The analyst update follows Manhattan Associates’ fourth-quarter 2025 results, which Raymond James characterized as showing "impressive bookings momentum and execution" under CEO Eric Clark. The research note highlights several operational metrics that the firm believes should reassure investors about the company’s cloud transition and subscription growth trajectory.
Key figures spotlighted by Raymond James include a record fourth-quarter remaining performance obligation (RPO) and a newly disclosed 23% fully ramped ARR growth rate. The firm emphasized that net new logos accounted for 55% of new cloud bookings in 2025, an indication of strong traction with new customers.
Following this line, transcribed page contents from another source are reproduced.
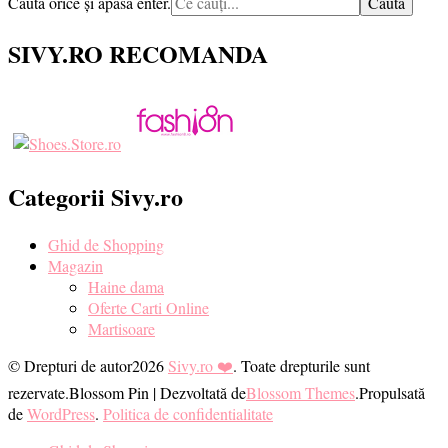
Caută orice și apasă enter.
ceva?
SIVY.RO RECOMANDA
Categorii Sivy.ro
Ghid de Shopping
Magazin
Haine dama
Oferte Carti Online
Martisoare
© Drepturi de autor2026
Sivy.ro ❤️
. Toate drepturile sunt
rezervate.
Blossom Pin | Dezvoltată de
Blossom Themes
.Propulsată
de
WordPress
.
Politica de confidentialitate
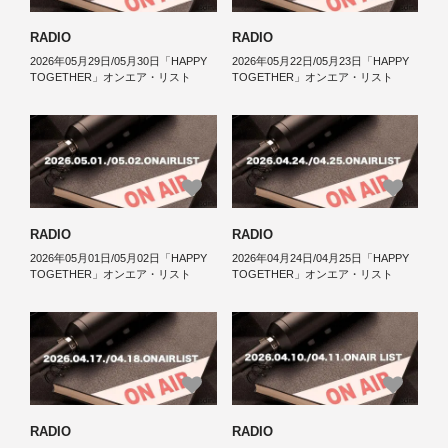
RADIO
RADIO
2026年05月29日/05月30日「HAPPY
2026年05月22日/05月23日「HAPPY
TOGETHER」オンエア・リスト
TOGETHER」オンエア・リスト
RADIO
RADIO
2026年05月01日/05月02日「HAPPY
2026年04月24日/04月25日「HAPPY
TOGETHER」オンエア・リスト
TOGETHER」オンエア・リスト
RADIO
RADIO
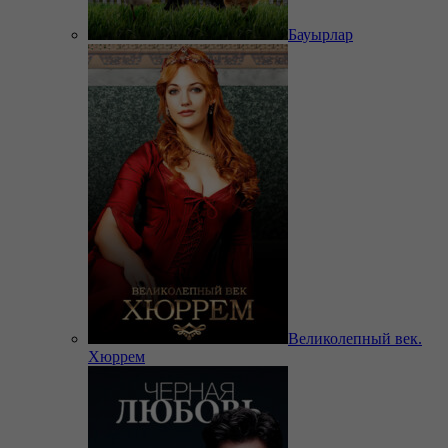
Бауырлар
Великолепный век.
Хюррем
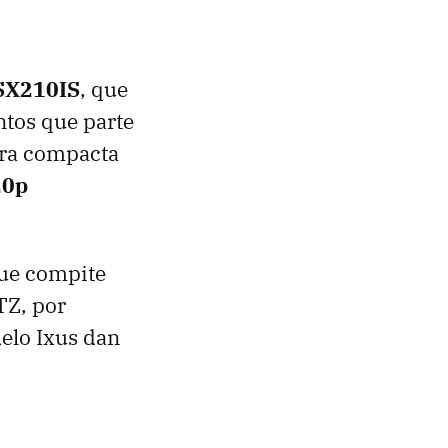
SX210IS
, que
tos que parte
ara compacta
20p
que compite
TZ, por
delo Ixus dan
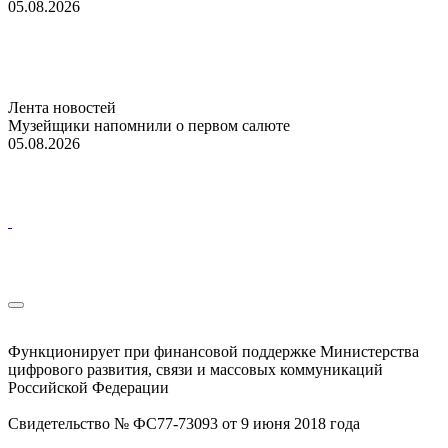
05.08.2026
Лента новостей
Музейщики напомнили о первом салюте
05.08.2026
Функционирует при финансовой поддержке Министерства
цифрового развития, связи и массовых коммуникаций
Российской Федерации
Свидетельство № ФС77-73093 от 9 июня 2018 года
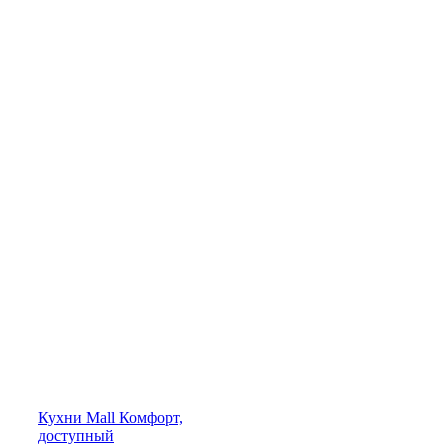
Кухни
Mall
Комфорт,
доступный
On a trailing twelve-month basis, Manhattan Associates reported $1.07 billion in revenue and a 74% return on equity.
Raymond James acknowledged there may be a timing element as investors assimilate the new metrics, but argued these data points should help allay concerns about Manhattan Associates’ ability to achieve 20% cloud growth. The company is guiding to 21% growth for the year. The firm also cautioned that Manhattan Associates "won’t be immune from broader software volatility," while noting what it called "idiosyncratic catalysts for a durable 20%+ subscription growth profile."
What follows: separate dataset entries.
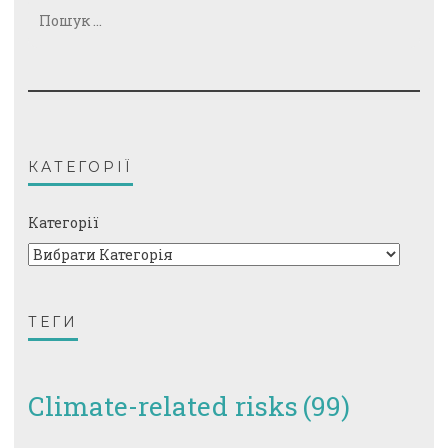
Пошук:
КАТЕГОРІЇ
Категорії
ТЕГИ
Climate-related risks
(99)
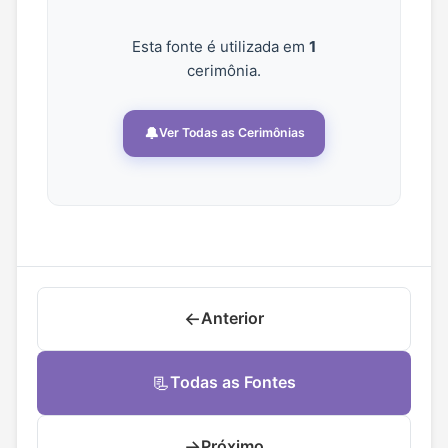
Esta fonte é utilizada em
1
cerimônia.
🔔
Ver Todas as Cerimônias
←
Anterior
📃
Todas as Fontes
→
Próximo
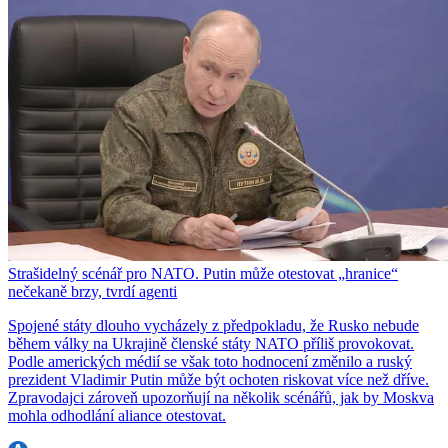
Strašidelný scénář pro NATO. Putin může otestovat „hranice“
nečekaně brzy, tvrdí agenti
Spojené státy dlouho vycházely z předpokladu, že Rusko nebude
během války na Ukrajině členské státy NATO příliš provokovat.
Podle amerických médií se však toto hodnocení změnilo a ruský
prezident Vladimir Putin může být ochoten riskovat více než dříve.
Zpravodajci zároveň upozorňují na několik scénářů, jak by Moskva
mohla odhodlání aliance otestovat.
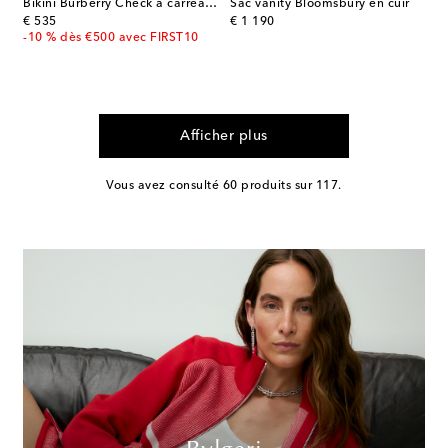
Bikini Burberry Check à carreaux
Sac vanity Bloomsbury en cuir
original price
original price
€ 535
€ 1 190
-10 % dès €500 avec FIRST10
Afficher plus
Vous avez consulté 60 produits sur 117.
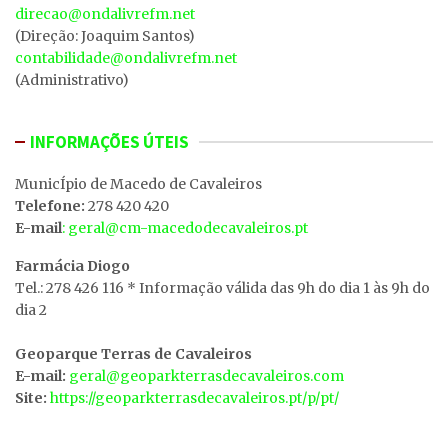
direcao@ondalivrefm.net
(Direção: Joaquim Santos)
contabilidade@ondalivrefm.net
(Administrativo)
INFORMAÇÕES ÚTEIS
MunicÍpio de Macedo de Cavaleiros
Telefone:
278 420 420
E-mail
: geral@cm-macedodecavaleiros.pt
Farmácia Diogo
Tel.: 278 426 116 * Informação válida das 9h do dia 1 às 9h do
dia 2
Geoparque Terras de Cavaleiros
E-mail:
geral@geoparkterrasdecavaleiros.com
Site:
https://geoparkterrasdecavaleiros.pt/p/pt/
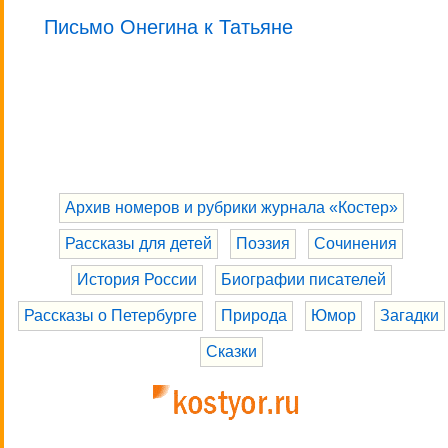
Письмо Онегина к Татьяне
Архив номеров и рубрики журнала «Костер»
Рассказы для детей
Поэзия
Сочинения
История России
Биографии писателей
Рассказы о Петербурге
Природа
Юмор
Загадки
Сказки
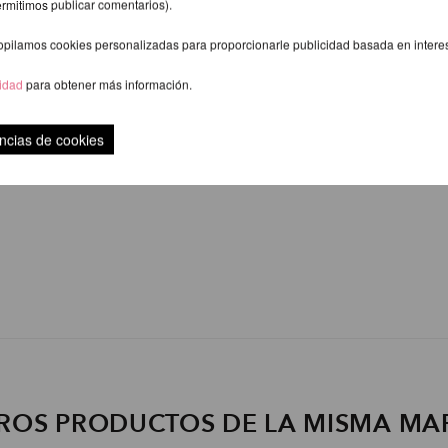
ermitimos publicar comentarios).
opilamos cookies personalizadas para proporcionarle publicidad basada en intere
cidad
para obtener más información.
ncias de cookies
ROS PRODUCTOS DE LA MISMA MA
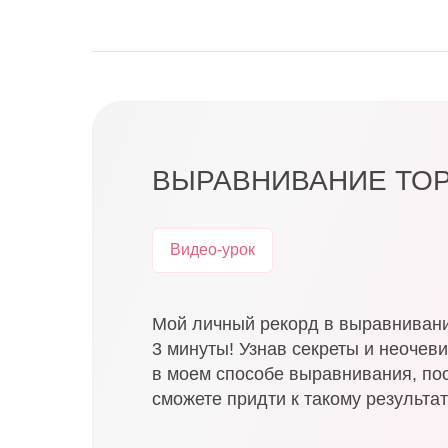
ВЫРАВНИВАНИЕ ТО
Видео-урок
Мой личный рекорд в выравниван
3 минуты! Узнав секреты и неоче
в моем способе выравнивания, по
сможете придти к такому результат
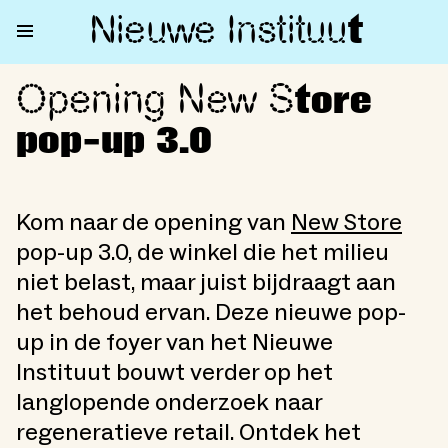
Nieuwe Institu
u
t
Opening New S
Opening New Store pop-up 3.
tore
pop-up 3.0
Kom naar de opening van
New Store
pop-up 3.0, de winkel die het milieu
niet belast, maar juist bijdraagt aan
het behoud ervan. Deze nieuwe pop-
up in de foyer van het Nieuwe
Instituut bouwt verder op het
langlopende onderzoek naar
regeneratieve retail. Ontdek het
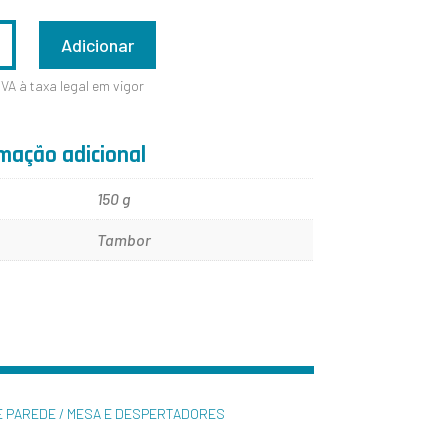
ADE
Adicionar
IVA à taxa legal em vigor
1200X36MM
mação adicional
150 g
Tambor
E PAREDE / MESA E DESPERTADORES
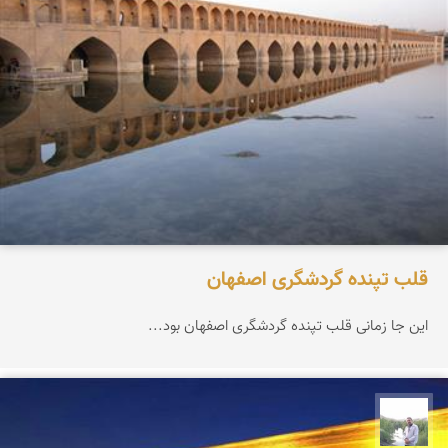
قلب تپنده گردشگری اصفهان
این جا زمانی قلب تپنده گردشگری اصفهان بود...
مهرداد زینلیان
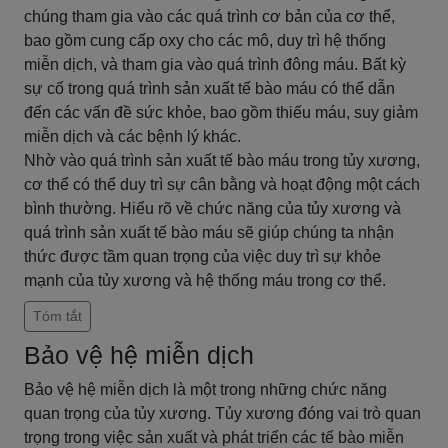
chúng tham gia vào các quá trình cơ bản của cơ thể,
bao gồm cung cấp oxy cho các mô, duy trì hệ thống
miễn dịch, và tham gia vào quá trình đông máu. Bất kỳ
sự cố trong quá trình sản xuất tế bào máu có thể dẫn
đến các vấn đề sức khỏe, bao gồm thiếu máu, suy giảm
miễn dịch và các bệnh lý khác.
Nhờ vào quá trình sản xuất tế bào máu trong tủy xương,
cơ thể có thể duy trì sự cân bằng và hoạt động một cách
bình thường. Hiểu rõ về chức năng của tủy xương và
quá trình sản xuất tế bào máu sẽ giúp chúng ta nhận
thức được tầm quan trọng của việc duy trì sự khỏe
mạnh của tủy xương và hệ thống máu trong cơ thể.
Tóm tắt
Bảo vệ hệ miễn dịch
Bảo vệ hệ miễn dịch là một trong những chức năng
quan trọng của tủy xương. Tủy xương đóng vai trò quan
trọng trong việc sản xuất và phát triển các tế bào miễn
In its earnings release for the fourth quarter of 2025, Manhattan Associates reported adjusted earnings per share of $1.21, topping the consensus estimate of $1.13 and producing a 7.08% earnings surprise. Revenue for the quarter came in at $270.4 million, ahead of the expected $264.68 million. Despite beating expectations on both lines, the company’s stock experienced a decline in after-hours trading following the announcement.
Additional context from InvestingPro metrics tags Manhattan Associates with a financial health score of "GOOD." Yet, even with positive operational indicators and quarterly outperformance, the shares continue to trade beneath the platform’s Fair Value estimate.
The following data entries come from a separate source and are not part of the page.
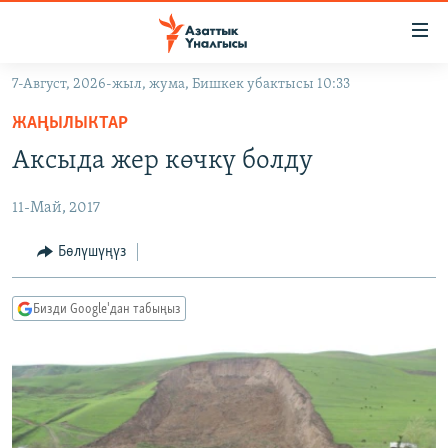
Линктер
Мазмунга
өтүңүз
7-Август, 2026-жыл, жума, Бишкек убактысы 10:33
Навигацияга
ЖАҢЫЛЫКТАР
өтүңүз
ЖАҢЫЛЫКТАР
КЫРГЫЗСТАН
Издөөгө
Аксыда жер көчкү болду
салыңыз
ДҮЙНӨ
КЫРГЫЗСТАН
11-Май, 2017
УКРАИНА
САЯСАТ
ДҮЙНӨ
АТАЙЫН ИЛИКТӨӨ
ЭКОНОМИКА
БОРБОР АЗИЯ
Бөлүшүңүз
ТВ ПРОГРАММАЛАР
МАДАНИЯТ
Бизди Google'дан табыңыз
ПОДКАСТ
БҮГҮН АЗАТТЫКТА
ӨЗГӨЧӨ ПИКИР
ЭКСПЕРТТЕР ТАЛДАЙТ
БИЗ ЖАНА ДҮЙНӨ
Русский
ДАНИСТЕ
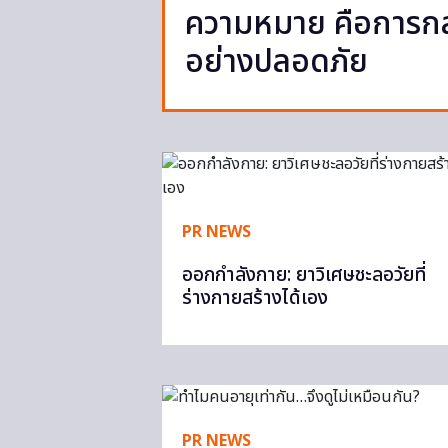
ความหมาย คือการกลั
อย่างปลอดภัย
PR NEWS
ออกกำลังกาย: ยาวิเศษชะลอวัยที่
ร่างกายสร้างได้เอง
PR NEWS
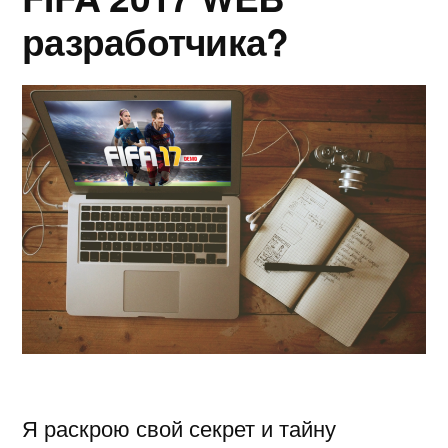
разработчика?
Я раскрою свой секрет и тайну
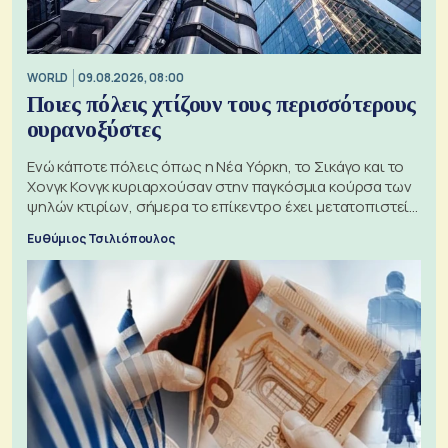
WORLD
09.08.2026, 08:00
Ποιες πόλεις χτίζουν τους περισσότερους
ουρανοξύστες
Ενώ κάποτε πόλεις όπως η Νέα Υόρκη, το Σικάγο και το
Χονγκ Κονγκ κυριαρχούσαν στην παγκόσμια κούρσα των
ψηλών κτιρίων, σήμερα το επίκεντρο έχει μετατοπιστεί
προς την Ασία
Ευθύμιος Τσιλιόπουλος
The Raymond James view boils down to a mixed-but-constructive stance: the firm trimmed its absolute price target modestly but maintained a positive rating based on what it sees as tangible evidence of repeatable subscription growth and healthy RPO and ARR dynamics. At the same time, the analyst note retains a conservative tone regarding sector-wide software cyclicality.
Summary
Raymond James reduced Manhattan Associates’ price target to $230 while preserving an Outperform rating after the company reported strong fourth-quarter results, disclosed a 23% fully ramped ARR growth rate, and highlighted record RPO and robust new-logo contribution to cloud bookings. Manhattan beat EPS and revenue estimates, but the stock remains below InvestingPro’s Fair Value and has declined about 42.48% over the past year.